Notice what it can do, what it can't, and what your actual usage looks like.
If it covers 80% of your needs, you are done.
The Tier 1 setup is your destination.
If it covers less than 80%, you have data on what you actually need from a bigger setup.
This quarter.
If you're a business with sensitive client data, evaluate Tier 2 (Mac Studio) or Tier 3 (rented bare-metal).
Order a Mac Studio if Tier 2 is your call — the 96GB config has a 3–4 week wait, the higher configs run 10–12 weeks.
Get a quote from Hetzner, OVHcloud, or DigitalOcean (New York or Atlanta if you can't get Toronto) for a Tier 3 setup.

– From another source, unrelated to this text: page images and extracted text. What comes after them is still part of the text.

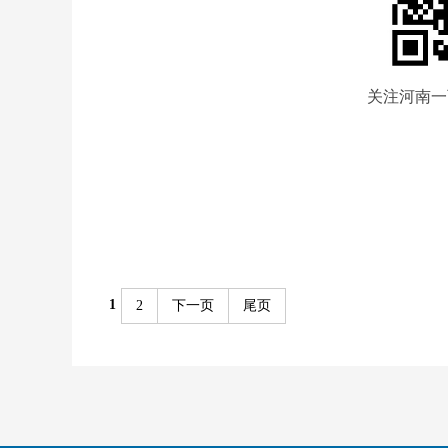
关注河南一
1
2
下一页
尾页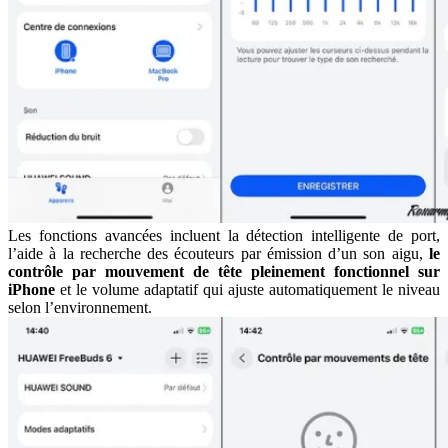
Les fonctions avancées incluent la détection intelligente de port,
l’aide à la recherche des écouteurs par émission d’un son aigu,
le
contrôle par mouvement de tête pleinement fonctionnel sur
iPhone
et le volume adaptatif qui ajuste automatiquement le niveau
selon l’environnement.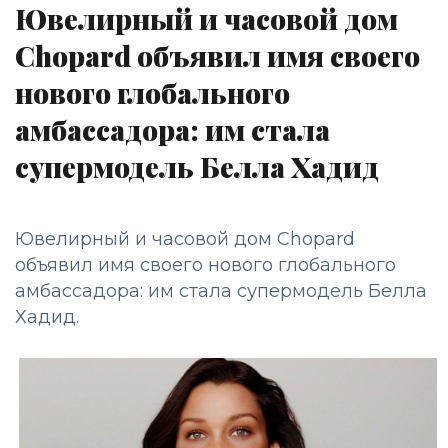
Ювелирный и часовой дом
Chopard объявил имя своего
нового глобального
амбассадора: им стала
супермодель Белла Хадид
Ювелирный и часовой дом Chopard
объявил имя своего нового глобального
амбассадора: им стала супермодель Белла
Хадид.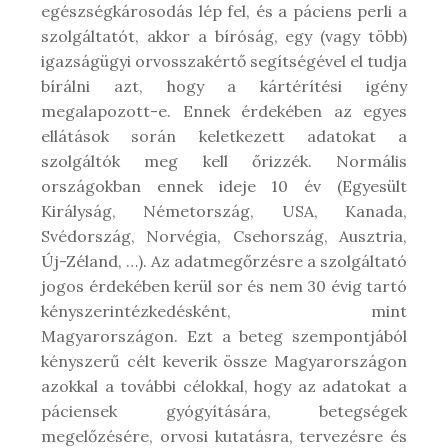
egészségkárosodás lép fel, és a páciens perli a
szolgáltatót, akkor a bíróság, egy (vagy több)
igazságügyi orvosszakértő segítségével el tudja
bírálni azt, hogy a kártérítési igény
megalapozott-e. Ennek érdekében az egyes
ellátások során keletkezett adatokat a
szolgáltók meg kell őrizzék. Normális
országokban ennek ideje 10 év (Egyesült
Királyság, Németország, USA, Kanada,
Svédország, Norvégia, Csehország, Ausztria,
Új-Zéland, …). Az adatmegőrzésre a szolgáltató
jogos érdekében kerül sor és nem 30 évig tartó
kényszerintézkedésként, mint
Magyarországon. Ezt a beteg szempontjából
kényszerű célt keverik össze Magyarországon
azokkal a további célokkal, hogy az adatokat a
páciensek gyógyítására, betegségek
megelőzésére, orvosi kutatásra, tervezésre és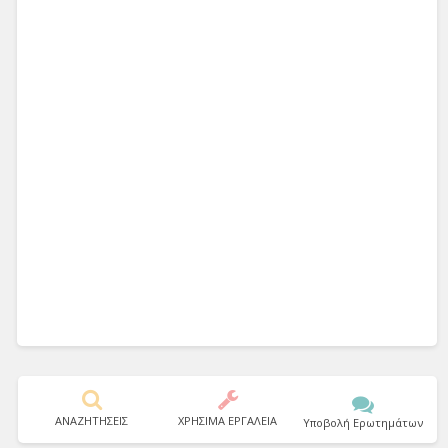
ΑΝΑΖΗΤΗΣΕΙΣ
ΧΡΗΣΙΜΑ ΕΡΓΑΛΕΙΑ
Υποβολή Ερωτημάτων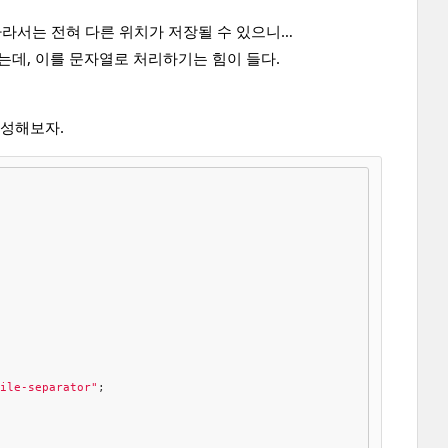
따라서는 전혀 다른 위치가 저장될 수 있으니…
고 있는데, 이를 문자열로 처리하기는 힘이 들다.
 작성해보자.
file-separator"
;
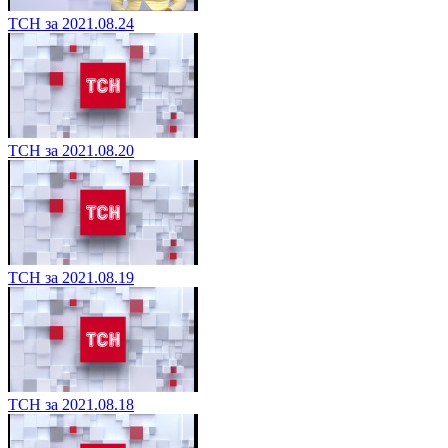
ТСН за 2021.08.24
ТСН за 2021.08.20
ТСН за 2021.08.19
ТСН за 2021.08.18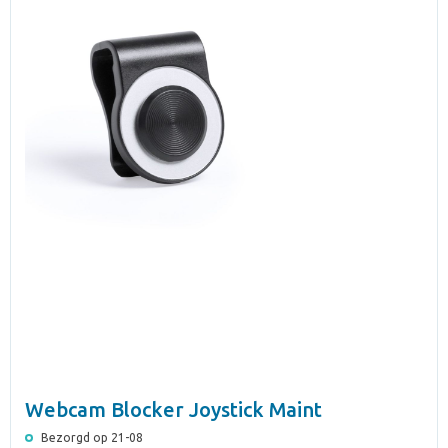
Webcam Blocker Joystick Maint
Bezorgd op 21-08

Put that quote next to your current OpenAI or Anthropic bill. The math will make the decision for you.
This year.
If your usage justifies it, start the Tier 4 conversation.
Tour a colocation facility in your city.
Get a quote for a single rack.
Price an H100 (used or new) from a hardware reseller. Put the math in front of yourself and decide.
This decade.
AI is becoming the layer that touches everything you do.
The companies you rent it from today will not be the companies you rent it from in five years.
Some of them won't exist. Terms will change.
Pricing will change. Features will change.
Meta just closed the door on its frontier weights. Others will follow.
Your control over any of that will not change unless you take it.
You don't need to climb every tier.
You need to know which one you should be on, and you need to actually move there.
The closer
Most people I talk to about this don't have a technical problem. They have a vocabulary problem.
They've been told for years that "running your own AI" is some elite undertaking that requires a team, a budget, and special knowledge.
That was true two years ago. It is no longer true.
The tools are free. The hardware costs less than a used car.
The setup takes an afternoon.
The supply chain is the friction this year. Not the technology.
The first private AI you run will not be perfect. Mine wasn't. Yours won't be. That's fine.
The point of starting is starting.
If you read AI Real Estate and felt the gap close — between renting forever and owning something real — this guide was the next step. Take it.
The mansion is a building you can walk to.
Buy the apartment furniture first.
Then the starter house. Then keep going.
Most people will stop at the starter house. That's fine.
The point was never the mansion.
The point was knowing it exists, and having a way to walk to it.